MPI and OpenMP user guide
This is a short tutorial about how to use the queuing system, and how to compile and run MPI and OpenMP jobs.
Compiling and running parallel programs on UPPMAX clusters.
Introduction
These notes show by brief examples how to compile and run serial and parallel programs on the clusters at UPPMAX.
Section 1 show how to compile and run serial programs, written in fortran, c, or java, on the login nodes. Things work very much like on any unix system, but the subsections on c and java also demonstrate the use of modules.
Section 2 show how to run serial programs on the execution nodes by submitting them as batch jobs to the queue system SLURM.
Section 3 demonstrate parallel message passing programs in c, using the MPI system.
Section 4 demonstrate threaded programs in c using OpenMP directives. These programs must be executed on processors on the same node, since the threads have common memory areas.
Section 5, finally, demonstrate threaded programs usinig pthreads instead of OpenMP.
All programs are of the trivial "hello, world" type. The point is to demonstrate how to compile and execute the programs, not how to write parallel programs.
Serial programs on the login node
Fortran programs
Enter the following fortran program and save in the file hello.f
C HELLO.F : PRINT MESSAGE ON SCREEN PROGRAM HELLO WRITE(*,*) "hello, world"; END
To compile this you should decide on which compilers to use. At UPPMAX there are two different Fortran compilers installed gcc (gfortran) and Intel (ifort).

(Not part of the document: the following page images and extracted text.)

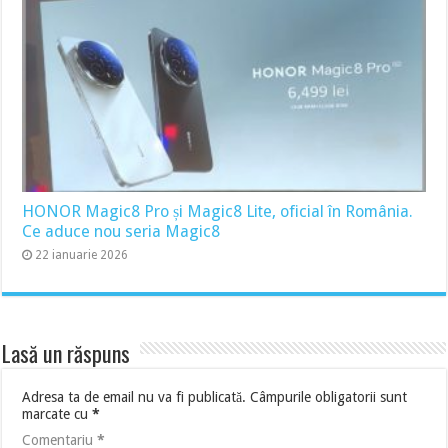
HONOR Magic8 Pro și Magic8 Lite, oficial în România.
Ce aduce nou seria Magic8
22 ianuarie 2026
Lasă un răspuns
Adresa ta de email nu va fi publicată.
Câmpurile obligatorii sunt
marcate cu
*
Comentariu
*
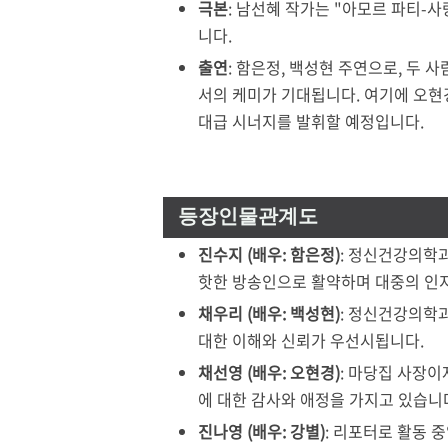
극본
: 남선혜 작가는 "아모르 파티-사
니다.
출연
: 함은정, 백성현 주연으로, 두 사
서의 케미가 기대됩니다. 여기에 오현
대급 시너지를 발휘할 예정입니다.
등장인물관계도
진수지 (배우: 함은정)
: 정신건강의학
핫한 방송인으로 활약하며 대중의 인
채우리 (배우: 백성현)
: 정신건강의학
대한 이해와 신뢰가 우선시됩니다.
채선영 (배우: 오현경)
: 마당집 사장이
에 대한 감사와 애정을 가지고 있습니
진나영 (배우: 강별)
: 리포터로 활동 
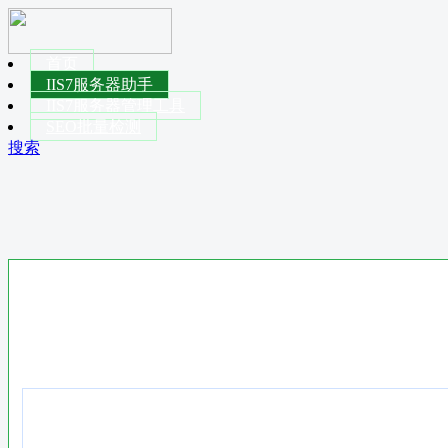
首页
IIS7服务器助手
IIS7服务器管理工具
SEO批量检测
搜索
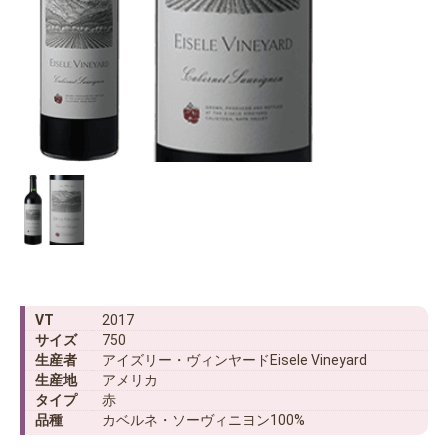
VT
2017
サイズ
750
生産者
アイズリー・ヴィンヤードEisele Vineyard
生産地
アメリカ
タイプ
赤
品種
カベルネ・ソーヴィニヨン100%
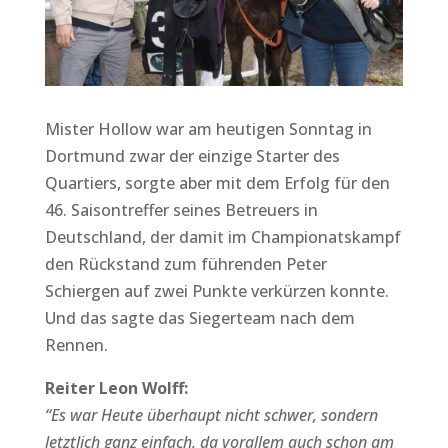
Mister Hollow war am heutigen Sonntag in
Dortmund zwar der einzige Starter des
Quartiers, sorgte aber mit dem Erfolg für den
46. Saisontreffer seines Betreuers in
Deutschland, der damit im Championatskampf
den Rückstand zum führenden Peter
Schiergen auf zwei Punkte verkürzen konnte.
Und das sagte das Siegerteam nach dem
Rennen.
Reiter Leon Wolff:
“Es war Heute überhaupt nicht schwer, sondern
letztlich ganz einfach, da vorallem auch schon am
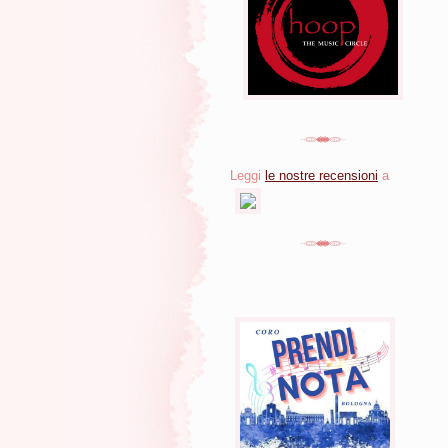
Leggi
le nostre recensioni
a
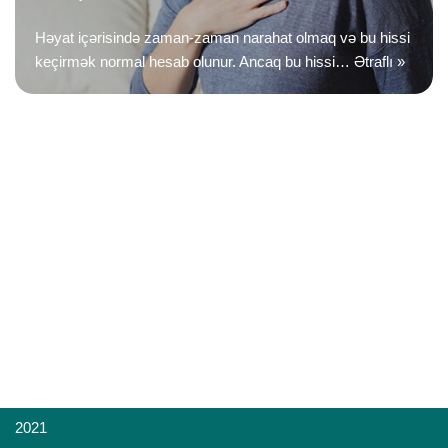
Həyat içərisində zaman-zaman narahat olmaq və bu hissi
keçirmək normal hesab olunur. Ancaq bu hissi…
Ətraflı »
2021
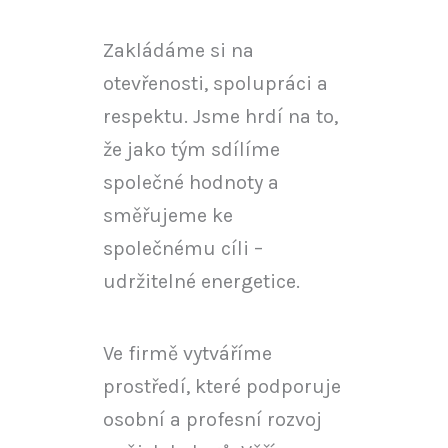
Zakládáme si na
otevřenosti, spolupráci a
respektu. Jsme hrdí na to,
že jako tým sdílíme
společné hodnoty a
směřujeme ke
společnému cíli –
udržitelné energetice.
Ve firmě vytváříme
prostředí, které podporuje
osobní a profesní rozvoj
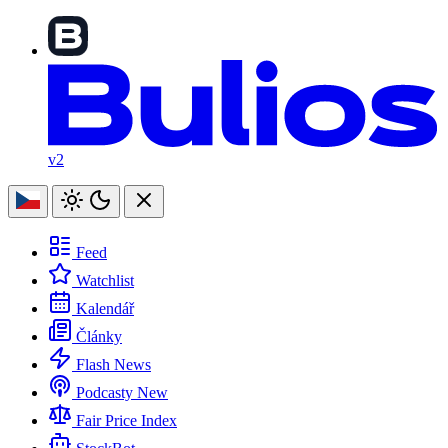
v2
Feed
Watchlist
Kalendář
Články
Flash News
Podcasty
New
Fair Price Index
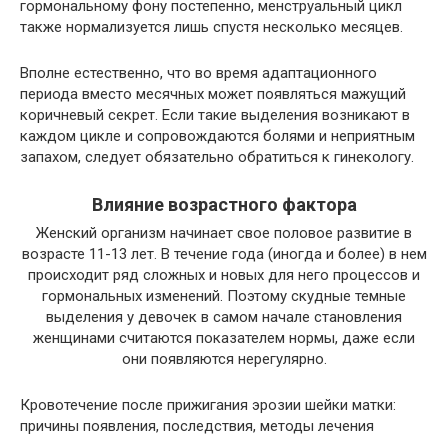
гормональному фону постепенно, менструальный цикл
также нормализуется лишь спустя несколько месяцев.
Вполне естественно, что во время адаптационного
периода вместо месячных может появляться мажущий
коричневый секрет. Если такие выделения возникают в
каждом цикле и сопровождаются болями и неприятным
запахом, следует обязательно обратиться к гинекологу.
Влияние возрастного фактора
Женский организм начинает свое половое развитие в
возрасте 11-13 лет. В течение года (иногда и более) в нем
происходит ряд сложных и новых для него процессов и
гормональных изменений. Поэтому скудные темные
выделения у девочек в самом начале становления
женщинами считаются показателем нормы, даже если
они появляются нерегулярно.
Кровотечение после прижигания эрозии шейки матки:
причины появления, последствия, методы лечения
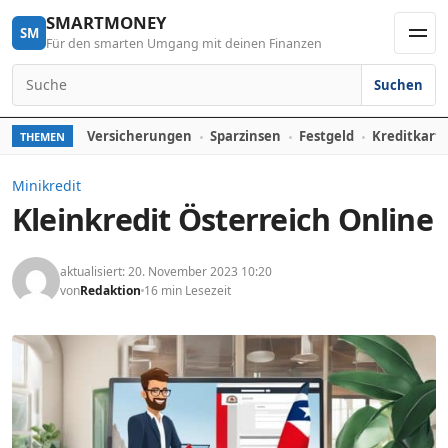
Skip to content
SMARTMONEY
SM
Für den smarten Umgang mit deinen Finanzen
Men
Suchen
Search for:
Versicherungen
Sparzinsen
Festgeld
Kreditkart
THEMEN
Minikredit
Kleinkredit Österreich Online
aktualisiert: 20. November 2023 10:20
von
Redaktion
16 min Lesezeit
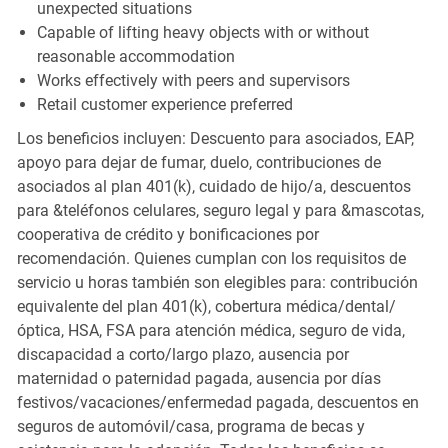
unexpected situations
Capable of lifting heavy objects with or without
reasonable accommodation
Works effectively with peers and supervisors
Retail customer experience preferred
Los beneficios incluyen: Descuento para asociados, EAP,
apoyo para dejar de fumar, duelo, contribuciones de
asociados al plan 401(k), cuidado de hijo/a, descuentos
para &teléfonos celulares, seguro legal y para &mascotas,
cooperativa de crédito y bonificaciones por
recomendación. Quienes cumplan con los requisitos de
servicio u horas también son elegibles para: contribución
equivalente del plan 401(k), cobertura médica/dental/
óptica, HSA, FSA para atención médica, seguro de vida,
discapacidad a corto/largo plazo, ausencia por
maternidad o paternidad pagada, ausencia por días
festivos/vacaciones/enfermedad pagada, descuentos en
seguros de automóvil/casa, programa de becas y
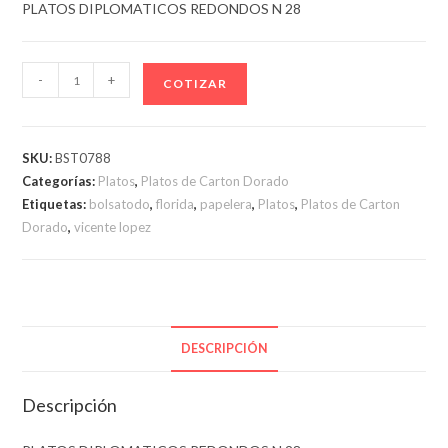
PLATOS DIPLOMATICOS REDONDOS N 28
PLATOS
-
+
COTIZAR
DIPLOMATICOS
REDONDOS
N
SKU:
BST0788
28
Categorías:
Platos
,
Platos de Carton Dorado
cantidad
Etiquetas:
bolsatodo
,
florida
,
papelera
,
Platos
,
Platos de Carton
Dorado
,
vicente lopez
DESCRIPCIÓN
Descripción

For this example we will use Gnu Compiler Collection (gcc) compilers installed on UPPMAX, so the gfortran command can be used to compile fortran code. The GFortran compiler is fully compliant with the Fortran 95 Standard and includes legacy F77 support. In addition, a significant number of Fortran 2003 and Fortran 2008 features are implemented. Fortran2008 and Fortran2018 has full support from gcc/9.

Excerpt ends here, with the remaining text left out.